Martin, Stephanie

LONDON-In an effort to fight petty crime, vandalism, and general rudeness, the British government recently launched anti-social behavior orders (ASBOs).

Offenses include shouting, swearing, spray painting, playing loud music, loitering, intimidating neighbors, and making sarcastic comments. The ASBOs apply to kids as young as 10, and violators face up to five years in prison.

Prime Minister Tony Blair says ASBOs will help people in Britain’s rougher areas. “It doesn’t always get the headlines, but if you’ve got really difficult people living next door or down the street…it makes life absolute hell,” he says.

Peter Cuming, leader of a north London Neighborhood Watch group, says ASBOs have gotten rid of drug dealers, beggars, and prostitutes.

Critics say ASBOs are too broad and focus on punishment instead of incentives to obey.

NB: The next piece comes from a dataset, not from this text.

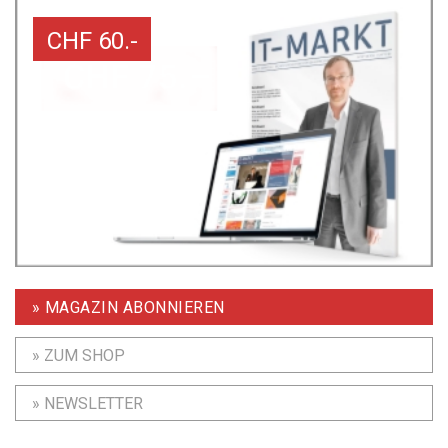
CHF 60.-
» MAGAZIN ABONNIEREN
» ZUM SHOP
» NEWSLETTER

Guardian columnist Nick Cohen accuses the government of “the criminalization of everyday incivility.” He writes, “The last time I looked, it wasn’t a crime to be sarcastic.”

ASBOs also are controversial because violators’ names and pictures can be released. One local newspaper labeled two boys, ages 10 and 11, as “imps of Satan.”

Rob Allen, director of the think tank Rethinking Crime and Punishment, says, “That’s potentially quite a destructive approach to kids… many of whom have serious family difficulties.”

Source: Associated Press

In general, do you think Britain’s new anti-social behavior orders are constructive or destructive? Do you expect ASBOs to make city life safer? more impersonal? more pleasant? Explain. How effective do you think ASBOs will be, and why? If America implemented them, what reaction and results would you expect?

Do you think ASBOs target behaviors that aren’t really crimes? target people who aren’t really criminals? Explain. In your opinion, is it a crime to be loud? to be rude? to be sarcastic? Explain. What’s the best way to deal with unpleasant or threatening behavior: ignore it? ask those responsible to stop? get authorities involved? other? What would life be like if everyone were kind and respectful? Do you think such a world is possible? Why or why not? Could ASBOs be the first step toward more civil societies? Why or why not? Should laws give people “incentives to obey”? Why or why not? What might these incentives be, and how might they work?

Do you think juvenile offenders should ever be identified? Why or why not? Would such publicity shame young people into shaping up or harden them into repeat offenders? Explain. What difficult people or behaviors do you encounter on a day-to-day basis? How do they affect your actions? your attitude? What, if anything, do you do about them?

Scripture links: Psalm 133; Proverbs 10:6-12; Romans 13:8-14; Galatians 5:13-15; James 4:11-12; and 1 Peter 3:8-12.